BM: How does central banking change worldwide? Do we see that blurring of lines with fiscal policy?

KR: It’s fiscal policy that they’re doing in this emergency situation. You can’t imagine trying to get these same subsidies passed through the Senate and the House in real time. So central banks all over the world are using the fiscal side of their balance sheet. A lot of people don’t properly understand that governments own the central banks. And when the central bank uses its balance sheet, it’s acting as an agent on behalf of the government, whether it’s doing maturity transformation, which is what pure quantitative easing is, when it buys long-term debt, [or] it’s doing subsidies to the private sector by buying mortgages, by intervening in corporate debt, by intervening in municipals.

Ultimately I hope we don’t see a big change in central banks, but we’re probably going to need an expansion in finance ministries to take on and regularize and legitimize some of these responsibilities. Lastly I think we’re not in a position to use deeply negative interest rates because the preparation hasn’t been done. And you have to deal with cash hoarding. That’s a shame because I think that would have been a valuable instrument, and would have been helpful for some municipals and corporates, and would have reduced the number of patients going into bankruptcy court. Monetary policy is essentially castrated by the zero bound.
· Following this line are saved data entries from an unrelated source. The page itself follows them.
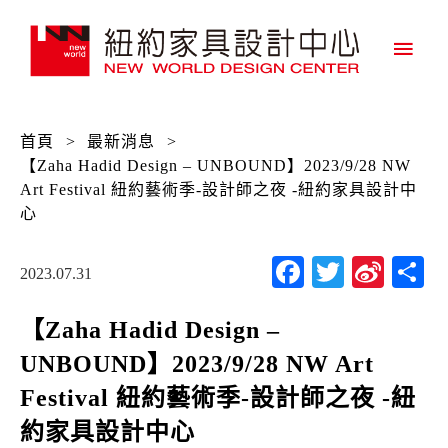
主
要
選
首頁
>
最新消息
>
單
【Zaha Hadid Design – UNBOUND】2023/9/28 NW
Art Festival 紐約藝術季-設計師之夜 -紐約家具設計中
心
Facebook
Twitter
Sina
2023.07.31
Wei
【Zaha Hadid Design –
UNBOUND】2023/9/28 NW Art
Festival 紐約藝術季-設計師之夜 -紐
約家具設計中心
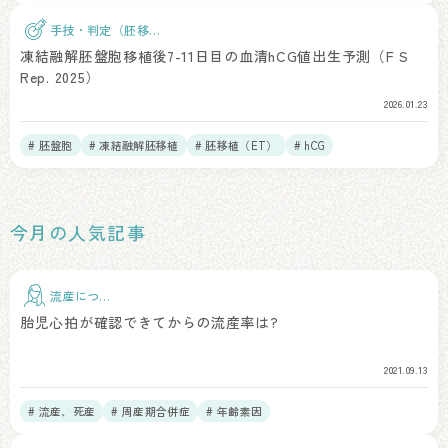
# 周産期合併症
手技・判定（胚移
植）
凍結融解胚盤胞移植後7-11日目の血清hCG値出生予測（F S
Rep. 2025）
2026.01.23
# 胚盤胞
# 凍結融解胚移植
# 胚移植（ET）
# hCG
今月の人気記事
流産につい
て
胎児心拍が確認できてからの流産率は?
2021.09.13
# 流産、死産
# 周産期合併症
# 年齢素因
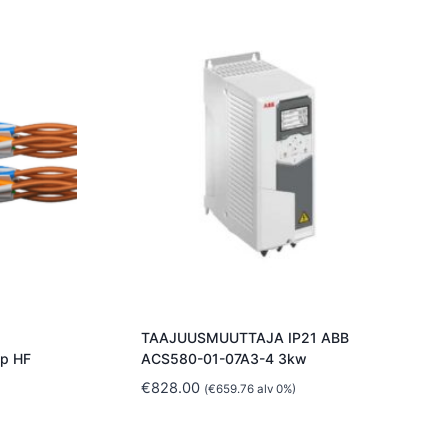
TAAJUUSMUUTTAJA IP21 ABB
p HF
ACS580-01-07A3-4 3kw
€
828.00
(
€
659.76
alv 0%)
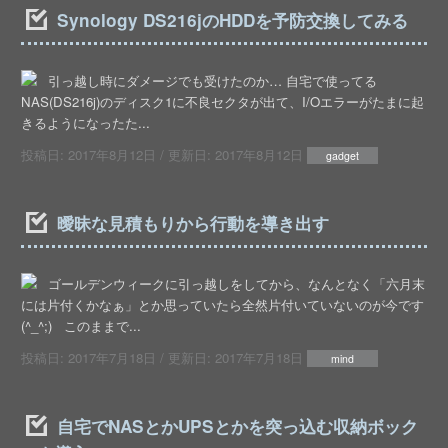
Synology DS216jのHDDを予防交換してみる
引っ越し時にダメージでも受けたのか… 自宅で使ってる
NAS(DS216j)のディスク1に不良セクタが出て、I/Oエラーがたまに起
きるようになったた...
投稿日:
2017年8月12日
/ 更新日:
2017年8月12日
gadget
曖昧な見積もりから行動を導き出す
ゴールデンウィークに引っ越しをしてから、なんとなく「六月末
には片付くかなぁ」とか思っていたら全然片付いていないのが今です
(^_^;) このままで...
投稿日:
2017年7月18日
/ 更新日:
2017年7月18日
mind
自宅でNASとかUPSとかを突っ込む収納ボック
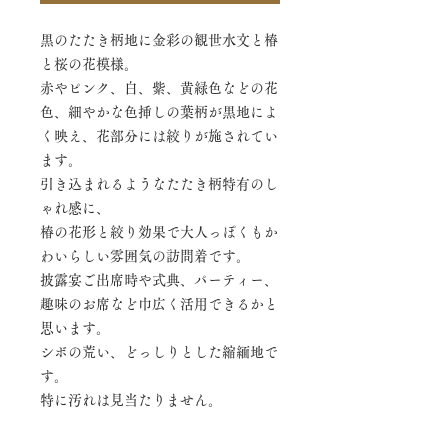
黒のたたき柄地に金彩の観世水文と椿
と桜の花模様。
赤やピンク、白、紫、黄緑色などの花
色、細やかな色挿しの葉柄が黒地によ
く映え、花部分には絞りが施されてい
ます。
引き込まれるようなたたき柄特有のし
ゃれ感に、
椿の花形と絞り効果で大人っぽくもか
わいらしい雰囲気の訪問着です。
披露宴ご出席時や式典、パーティー、
趣味のお席など巾広く活用できるかと
思います。
シボの荒い、どっしりとした縮緬地で
す。
特に汚れは見当たりません。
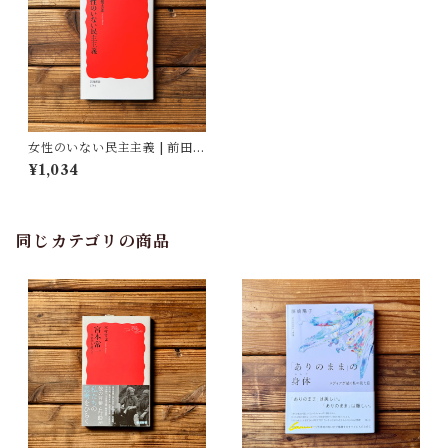
女性のいない民主主義 | 前田
健太郎
¥1,034
同じカテゴリの商品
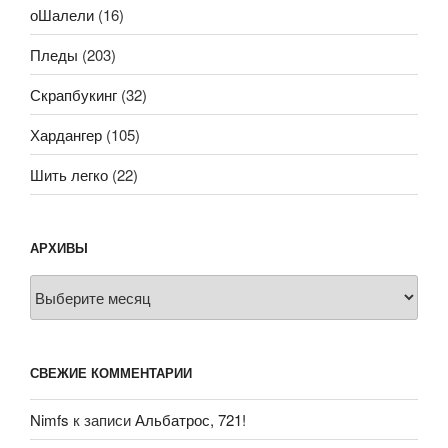
оШалели
(16)
Пледы
(203)
Скрапбукинг
(32)
Хардангер
(105)
Шить легко
(22)
АРХИВЫ
Архивы
СВЕЖИЕ КОММЕНТАРИИ
Nimfs
к записи
Альбатрос, 721!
CR: Central banks were the arm of financing during two world wars, without question. I think you would have been laughed at if you really brought up the issue of central bank independence in the context of either world war. You really can’t separate the fiscal story and the debt story from the monetary story in extreme periods. Central banks began to do fiscal policy not just this time around, but they began to do fiscal policy in the 2008-09 crisis. We really can’t look independently at central banks without also looking at the balance sheet, not just of the government, but the balance sheet of the private sector, which has a lot of contingent liabilities.

On the issue of negative interest rates, I do not share Ken’s views on that particular matter. When you have, as we do today, very fragmented markets, markets that became totally illiquid, I think the way I would deal with that would not be through making rates more negative, but by an approach closer to the one taken by the Fed, which is through a variety of facilities that provide directed credit. Sustained negative interest rates in Europe have led to a lot of bank disintermediation. And often bank disintermediation means that you end up with the less regulated, less desirable financial institutions.

BM: There is some question over the future path of inflation. Do you see an inflationary surge at some point?

KR: We don’t know where we will come out. So the probability is, for the foreseeable future, we’ll have deflation. But at the end of this, I think we’re going to have experienced an extremely negative productivity shock with deglobalization. In terms of growth and productivity, they will be lasting negative shocks, and demand may come back. And then you have the many forces that have led to very low inflation maybe going into reverse, either because of deglobalization or because workers will strengthen their rights. The market sees essentially zero chance of ever having inflation again. And I think that’s very wrong.

BM: And what scars are left on economies once the pandemic passes?

CR: Some of the scars are on supply chains. I don’t think we’ll return to their precrisis normal. We’re going to see a lot of risk aversion. We’ll be more inward-looking, self-sufficient in medical supplies, self-sufficient in food. If you look at some of the legacies of the big crises, those have all seen fixed investment ratchet down and often stay down.

Kennedy is executive editor for Bloomberg Economics in London.